I love that MEM is my debut. I tell people all the time that it is the best introduction to me as an artist. Every single thing I’ve released has been a necessity for me, but like you, I contain multitudes, and every facet isn’t necessarily of equal magnitude in my self-identification.
It feels similar to the reason/the way I struggle with designating a film/tv show/song/album/artist my “favorite.” Even tiers don’t solve it, because the reason Dreamgirls is a favorite film isn’t necessarily of equivalent value as the reason The Soloist is a favorite film. Neither of which approximate what makes The Signal (2014) a favorite film. I couldn’t make a list without all three, but if I had to introduce myself to someone, my interior self and interests and fascinations, or maybe moreso if I had to choose something that activates my interior, that I personally couldn’t live without whether I shared it with other people or not—that’s truer of The Signal than Dreamgirls.
And now that I’ve written that down, it’s a perfectly serviceable rubric for determining what favorite means to me…and the problem is actually the social interaction of expressing it. Someone asks a question, concise and narrow, and you’ve got like fifteen seconds allotted to the answer, that’s the problem. No time to define “favorite” for yourself, or explain the weighting system particular to your list.
What were we talking about?
Writing speculative literary novellas, natch. (Keep up.)
And so, anyway, speculative+literary+novella constitutes my most natural creative release. Its shape, voice, concept, resultant character (you’ll know what I mean if you’ve heard one of my more recent speaking engagements). If there were such a thing as useful automatic writing, that’s what I’d keep ending up with. It’s my true north, artistically speaking. Which isn’t to say it’s the only thing worth doing—and in some ways is to say other things are therefore more worthwhile for craft development. Just that it’s home.

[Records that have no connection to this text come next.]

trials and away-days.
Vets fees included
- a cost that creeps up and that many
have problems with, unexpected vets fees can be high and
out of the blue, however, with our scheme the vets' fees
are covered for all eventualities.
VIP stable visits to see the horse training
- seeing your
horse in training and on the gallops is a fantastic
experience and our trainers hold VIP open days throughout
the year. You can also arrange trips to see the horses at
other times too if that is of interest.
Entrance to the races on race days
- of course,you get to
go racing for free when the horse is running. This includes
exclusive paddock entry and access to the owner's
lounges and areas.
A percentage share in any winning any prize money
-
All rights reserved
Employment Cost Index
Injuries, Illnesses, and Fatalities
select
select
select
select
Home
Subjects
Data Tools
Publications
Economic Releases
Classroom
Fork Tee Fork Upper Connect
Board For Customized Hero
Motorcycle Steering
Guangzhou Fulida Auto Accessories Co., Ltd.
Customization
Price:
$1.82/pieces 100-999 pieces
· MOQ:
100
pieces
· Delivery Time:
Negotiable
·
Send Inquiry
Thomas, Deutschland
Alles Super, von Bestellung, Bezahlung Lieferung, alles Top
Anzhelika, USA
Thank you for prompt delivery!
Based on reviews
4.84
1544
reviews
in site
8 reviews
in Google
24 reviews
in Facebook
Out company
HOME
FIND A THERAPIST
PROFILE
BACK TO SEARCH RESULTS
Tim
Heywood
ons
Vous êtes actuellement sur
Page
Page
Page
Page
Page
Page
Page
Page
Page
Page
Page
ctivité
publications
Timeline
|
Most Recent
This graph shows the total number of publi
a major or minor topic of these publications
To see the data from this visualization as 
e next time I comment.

I get asked about abandoned works quite a bit. When you’re speaking to folks about writing and your process, etc, often they want to know about projects that haven’t panned out. How far you got into them before hitting a brick wall—or whatever barrier or blockade halts your personal process. As far as I can remember (a clause I am obligated to employ due to the impact of pandemic fatigue and the ongoing traumatic stress of gun violence, racism, and bigotry on my memory), there’s only one such project. Not a project that I discarded during the assessment process*, but one that was underway and I came to a blocking point.
*The assessment process itself might be a litmus test for artistic development. I mean, that’s my hope. Because in the past, a project, or at that stage, a concept was discarded due to the way it either unraveled or overcomplicated upon meditation. But perhaps a more mature outlook would’ve been determining what the story would entail, regardless of the questions that could derail worldbuilding. If done poorly, of course, you’ll seem to have handed a half-baked or flimsily crafted world to a reader for inspection. If done properly, you craft a story that skirts non-essential considerations by providing a robust character and world in which they are simply irrelevant. Which means that, yes, what was once subject to discarding might at a different point in your life as a creator pass assessment.

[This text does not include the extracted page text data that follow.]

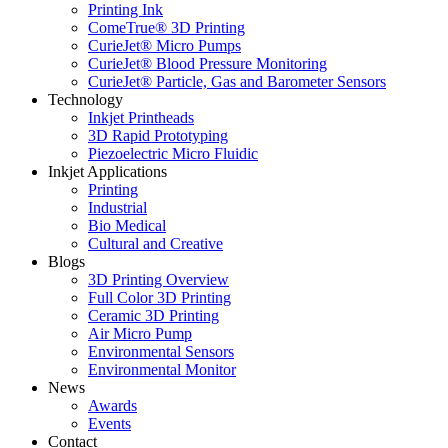
Printing Ink
ComeTrue® 3D Printing
CurieJet® Micro Pumps
CurieJet® Blood Pressure Monitoring
CurieJet® Particle, Gas and Barometer Sensors
Technology
Inkjet Printheads
3D Rapid Prototyping
Piezoelectric Micro Fluidic
Inkjet Applications
Printing
Industrial
Bio Medical
Cultural and Creative
Blogs
3D Printing Overview
Full Color 3D Printing
Ceramic 3D Printing
Air Micro Pump
Environmental Sensors
Environmental Monitor
News
Awards
Events
Contact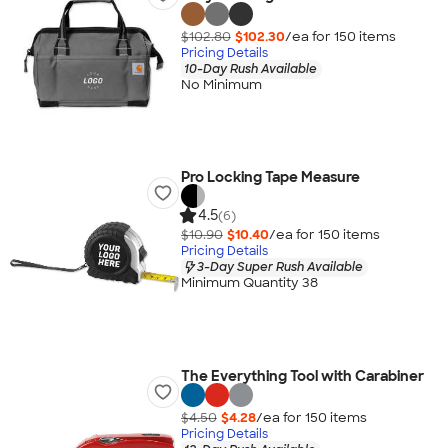
$102.80
$102.30
/ea for
150
item
s
Pricing Details
10-Day Rush Available
No Minimum
Pro Locking Tape Measure
4.5
(6)
$10.90
$10.40
/ea for
150
item
s
Pricing Details
3-Day Super Rush Available
Minimum Quantity 38
The Everything Tool with Carabiner
$4.50
$4.28
/ea for
150
item
s
Pricing Details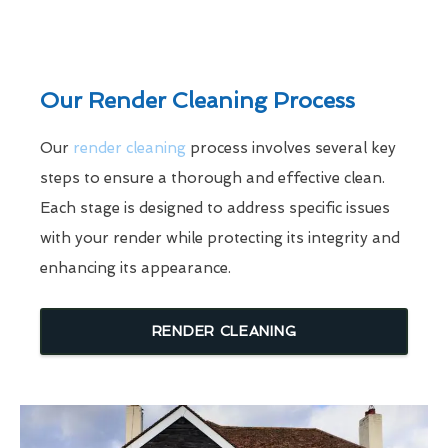
Our Render Cleaning Process
Our
render cleaning
process involves several key
steps to ensure a thorough and effective clean.
Each stage is designed to address specific issues
with your render while protecting its integrity and
enhancing its appearance.
RENDER CLEANING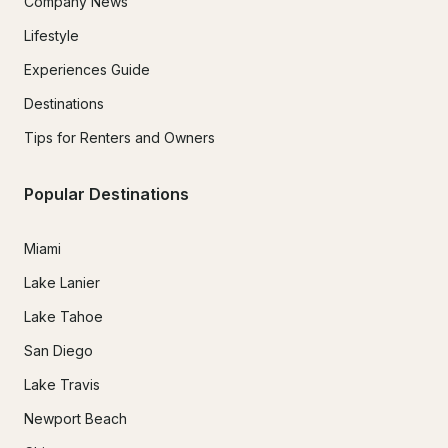
Company News
Lifestyle
Experiences Guide
Destinations
Tips for Renters and Owners
Popular Destinations
Miami
Lake Lanier
Lake Tahoe
San Diego
Lake Travis
Newport Beach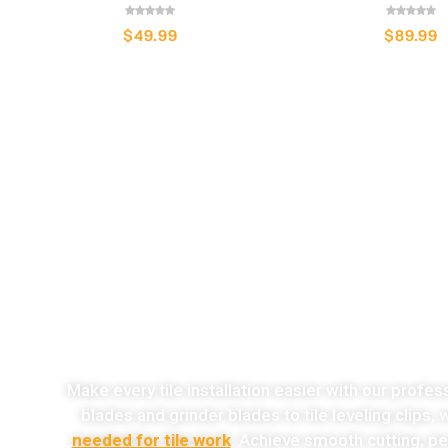
$
49.99
$
89.99
o
Make every tile installation easier with our profes
blades and grinder blades to tile leveling clips,
needed for tile work
. Achieve smooth cutting, per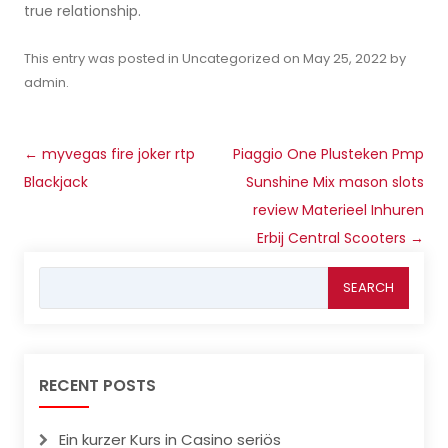
true relationship.
This entry was posted in
Uncategorized
on
May 25, 2022
by
admin
.
Post
←
‎‎myvegas fire joker rtp
Piaggio One Plusteken Pmp
navigation
Blackjack
Sunshine Mix mason slots
review Materieel Inhuren
Erbij Central Scooters
→
Search
for:
RECENT POSTS
Ein kurzer Kurs in Casino seriös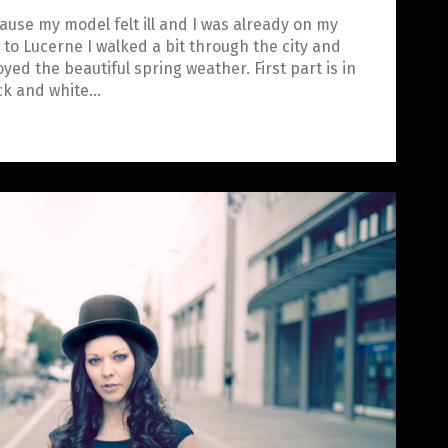
ause my model felt ill and I was already on my
 to Lucerne I walked a bit through the city and
oyed the beautiful spring weather. First part is in
ck and white…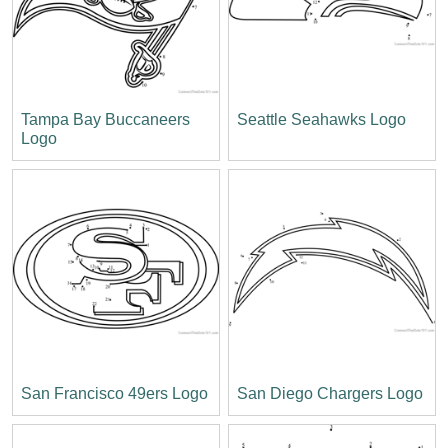
Tampa Bay Buccaneers
Seattle Seahawks Logo
Logo
San Francisco 49ers Logo
San Diego Chargers Logo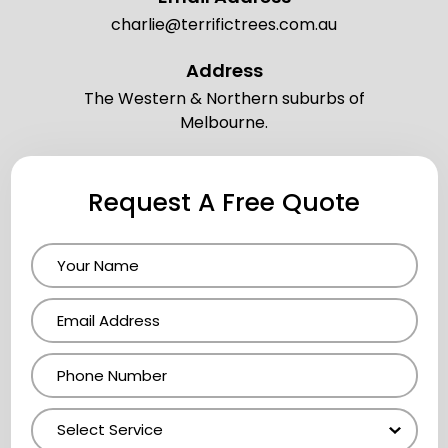
charlie@terrifictrees.com.au
Address
The Western & Northern suburbs of
Melbourne.
Request A Free Quote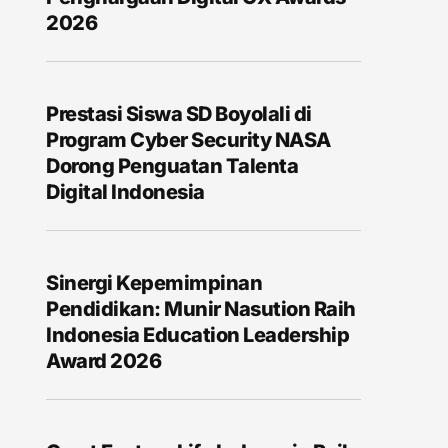
2026
Prestasi Siswa SD Boyolali di
Program Cyber Security NASA
Dorong Penguatan Talenta
Digital Indonesia
Sinergi Kepemimpinan
Pendidikan: Munir Nasution Raih
Indonesia Education Leadership
Award 2026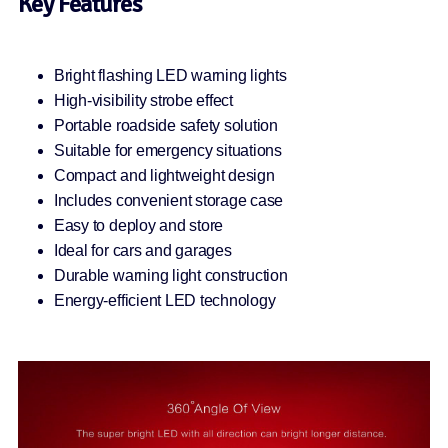
Key Features
Bright flashing LED warning lights
High-visibility strobe effect
Portable roadside safety solution
Suitable for emergency situations
Compact and lightweight design
Includes convenient storage case
Easy to deploy and store
Ideal for cars and garages
Durable warning light construction
Energy-efficient LED technology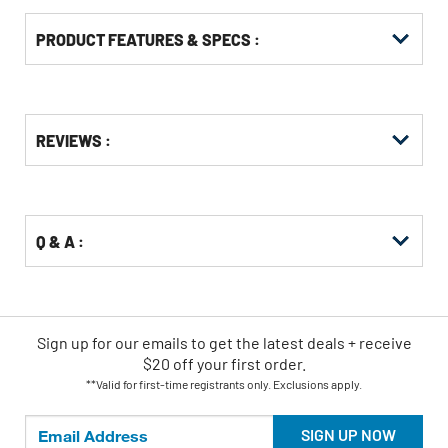
PRODUCT FEATURES & SPECS :
Get
Product
REVIEWS :
Other
ID
Buying
Options
Q & A :
Sign up for our emails
to
get the latest deals + receive
$20 off your first order.
**Valid for first-time registrants only. Exclusions apply.
SIGN UP NOW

The project that I actually abandoned was not just overcomplicated, but without entertaining the tangent (in this case, a fictional economic structure), it felt undercooked. But the inclusion of the economic structure was overwhelming, and simply not of interest to me, and I stormed out. I ended it. I was tired of her demands, her ultimatums, so I proved that I could, in fact, live without her.
I’m gonna be honest. I’ve been writing this throughout the morning, and I’ve lost the plot. (That’s what she said. She being that novella I ghosted.) Lemme try and figure out how to salvage this.

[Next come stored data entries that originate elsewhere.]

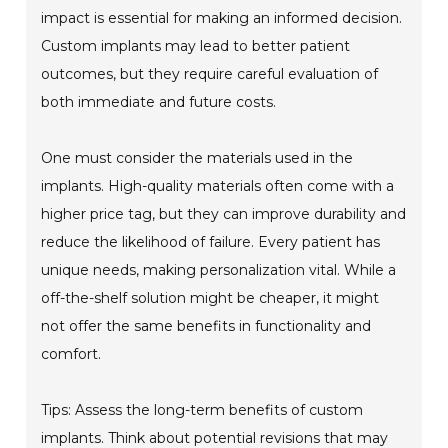
impact is essential for making an informed decision.
Custom implants may lead to better patient
outcomes, but they require careful evaluation of
both immediate and future costs.
One must consider the materials used in the
implants. High-quality materials often come with a
higher price tag, but they can improve durability and
reduce the likelihood of failure. Every patient has
unique needs, making personalization vital. While a
off-the-shelf solution might be cheaper, it might
not offer the same benefits in functionality and
comfort.
Tips: Assess the long-term benefits of custom
implants. Think about potential revisions that may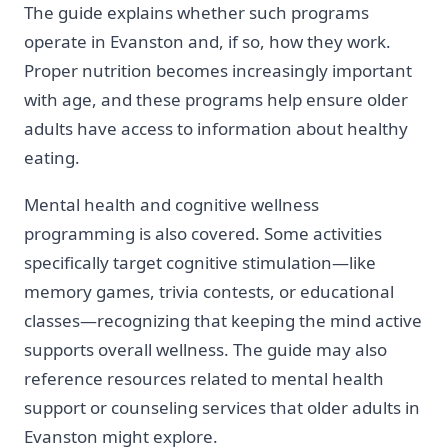
The guide explains whether such programs
operate in Evanston and, if so, how they work.
Proper nutrition becomes increasingly important
with age, and these programs help ensure older
adults have access to information about healthy
eating.
Mental health and cognitive wellness
programming is also covered. Some activities
specifically target cognitive stimulation—like
memory games, trivia contests, or educational
classes—recognizing that keeping the mind active
supports overall wellness. The guide may also
reference resources related to mental health
support or counseling services that older adults in
Evanston might explore.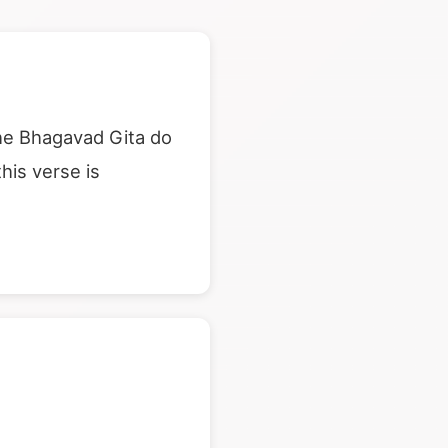
he Bhagavad Gita do
his verse is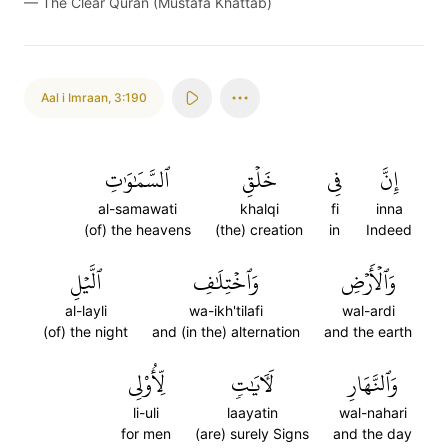
—
The Clear Quran (Mustafa Khattab)
Aal i Imraan
,
3:190
ٱلسَّمَٰوَٰتِ
خَلۡقِ
فِي
إِنَّ
al-samawati
khalqi
fi
inna
(of) the heavens
(the) creation
in
Indeed
ٱلَّيۡلِ
وَٱخۡتِلَٰفِ
وَٱلۡأَرۡضِ
al-layli
wa-ikh'tilafi
wal-ardi
(of) the night
and (in the) alternation
and the earth
لِّأُوْلِي
لَأٓيَٰتٖ
وَٱلنَّهَارِ
li-uli
laayatin
wal-nahari
for men
(are) surely Signs
and the day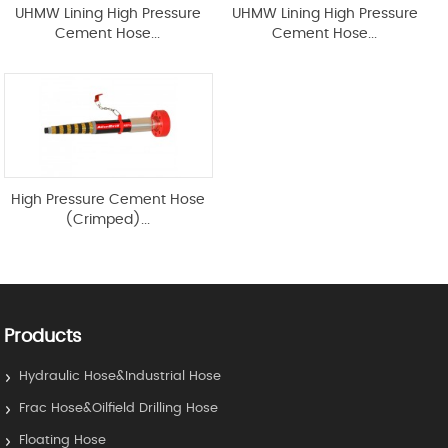
UHMW Lining High Pressure
UHMW Lining High Pressure
Cement Hose...
Cement Hose...
High Pressure Cement Hose
(Crimped)...
Products
Hydraulic Hose&Industrial Hose
Frac Hose&Oilfield Drilling Hose
Floating Hose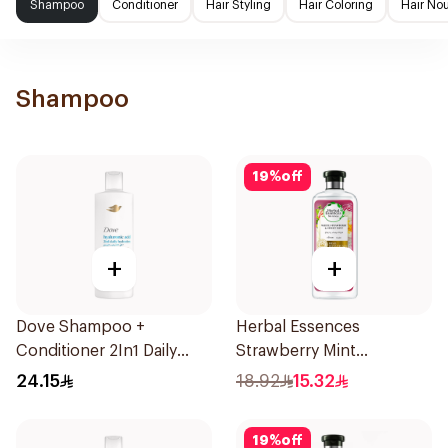
Shampoo
Conditioner
Hair Styling
Hair Coloring
Hair No
Shampoo
19
%
off
+
+
Dove Shampoo +
Herbal Essences
Conditioner 2In1 Daily
Strawberry Mint
Hydration 400Ml
Shampoo 400Ml
24.15
18.92
15.32
19
%
off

As of two days ago, I have a concept in mind. Yes, they appear in my head as a full sentence elevator pitch. The issue The worry I’ve nursed ever since that failed relationship novella is that I’ll attempt to tease it out (in my excel document, as I do) and it’ll change. It’ll become less attractive because of all the things it’ll demand. This is less a concern, if one at all, when it comes to novels because of their breadth and shape. They’re more forgiving, because they’re less precise. And therefore less beautiful, debate your mama.
I’m trying to repeatedly (like, mantra style) give myself permission not to write every possible story available/inherent in the concept. Things might occur to me, and I can discard them without discarding the concept.
It may be too flashy for a novella. The appeal might be more in the concept than the story, so while my natural instinct is to tease it out through an intensely interior story of one character…are we allowed to say that to present a concept, in very rare cases it’s permissible/possible to rein in story so that it doesn’t overwhelm it? When the concept itself is a commentary. What’s the writer delegation’s position on that. Somebody get back to me.
But as a reminder, Bethany and anyone else who needs it:
You’re right, Hugo House Bethany. It’s not my responsibility to tell every possible story in any given world.
(And I realize that’s the shortest excerpt ever, and yes, I privacy’d my slideshow because I love y’all but I’m not currently being paid for this here substack.)
There are shorter formats, with shapes and possibilities of their own. It’s occurred to me that this concept might be a novelette. In which case, I have to let myself allow it to be, but that can be hard when novellas feel so right so much of the time. I don’t want to fall out of love with it just because it isn’t that.
So I guess I should get back to that excel now, huh.